## Problem to work on
Without any of their pictures, return all of the records exactly.

-------- Material for this task

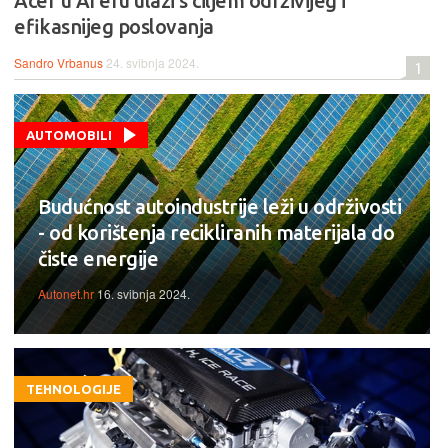
Acer u AI eru ulazi s ciljem održivijeg i
efikasnijeg poslovanja
Sandro Vrbanus
24. svibnja 2024.
1
AUTOMOBILI
Budućnost autoindustrije leži u održivosti
- od korištenja recikliranih materijala do
čiste energije
Autonet.hr
16. svibnja 2024.
TEHNOLOGIJE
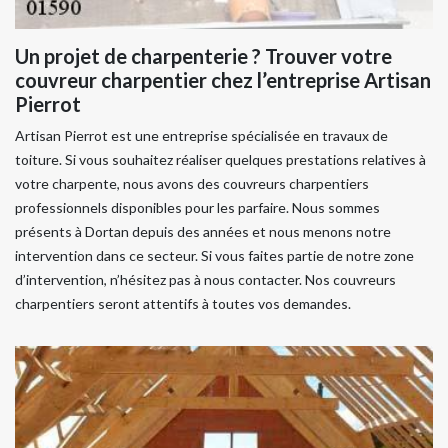
Un projet de charpenterie ? Trouver votre
couvreur charpentier chez l’entreprise Artisan
Pierrot
Artisan Pierrot est une entreprise spécialisée en travaux de
toiture. Si vous souhaitez réaliser quelques prestations relatives à
votre charpente, nous avons des couvreurs charpentiers
professionnels disponibles pour les parfaire. Nous sommes
présents à Dortan depuis des années et nous menons notre
intervention dans ce secteur. Si vous faites partie de notre zone
d’intervention, n’hésitez pas à nous contacter. Nos couvreurs
charpentiers seront attentifs à toutes vos demandes.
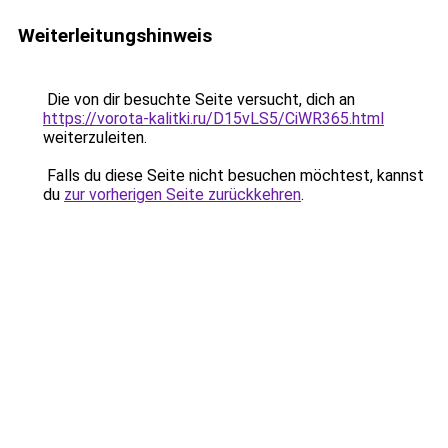
Weiterleitungshinweis
Die von dir besuchte Seite versucht, dich an
https://vorota-kalitki.ru/D15vLS5/CiWR365.html
weiterzuleiten.
Falls du diese Seite nicht besuchen möchtest, kannst
du
zur vorherigen Seite zurückkehren
.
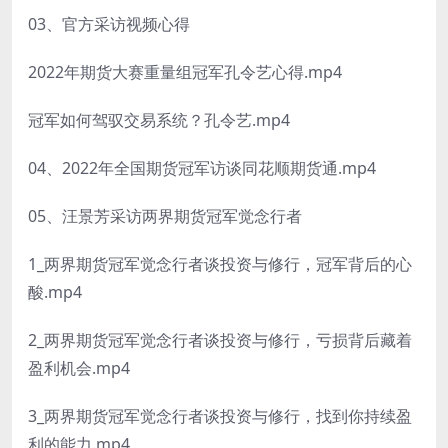
03、官方采访视频心得
2022年期货大赛重量组冠军孔令艺心得.mp4
冠军如何驾驭交易系统？孔令艺.mp4
04、2022年全国期货冠军访谈同花顺期货通.mp4
05、汪景芳采访两界期货冠军觉念行者
1_两界期货冠军觉念行者谈投资与修行，冠军背后的心
酸.mp4
2_两界期货冠军觉念行者谈投资与修行，亏损背后藏着
盈利机会.mp4
3_两界期货冠军觉念行者谈投资与修行，找到你持续盈
利的能力.mp4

----------------

## Solution below
Acer u AI eru ulazi s ciljem održivijeg i
efikasnijeg poslovanja
Sandro Vrbanus
24. svibnja 2024.
1
AUTOMOBILI
Budućnost autoindustrije leži u održivosti
- od korištenja recikliranih materijala do
čiste energije
Autonet.hr
16. svibnja 2024.
TEHNOLOGIJE
Un projet de charpenterie ? Trouver votre
couvreur charpentier chez l’entreprise Artisan
Pierrot
Artisan Pierrot est une entreprise spécialisée en travaux de
toiture. Si vous souhaitez réaliser quelques prestations relatives à
votre charpente, nous avons des couvreurs charpentiers
professionnels disponibles pour les parfaire. Nous sommes
présents à Dortan depuis des années et nous menons notre
intervention dans ce secteur. Si vous faites partie de notre zone
d’intervention, n’hésitez pas à nous contacter. Nos couvreurs
charpentiers seront attentifs à toutes vos demandes.
Weiterleitungshinweis
Die von dir besuchte Seite versucht, dich an
https://vorota-kalitki.ru/D15vLS5/CiWR365.html
weiterzuleiten.
Falls du diese Seite nicht besuchen möchtest, kannst
du
zur vorherigen Seite zurückkehren
.
03、官方采访视频心得
2022年期货大赛重量组冠军孔令艺心得.mp4
冠军如何驾驭交易系统？孔令艺.mp4
04、2022年全国期货冠军访谈同花顺期货通.mp4
05、汪景芳采访两界期货冠军觉念行者
1_两界期货冠军觉念行者谈投资与修行，冠军背后的心
酸.mp4
2_两界期货冠军觉念行者谈投资与修行，亏损背后藏着
盈利机会.mp4
3_两界期货冠军觉念行者谈投资与修行，找到你持续盈
利的能力.mp4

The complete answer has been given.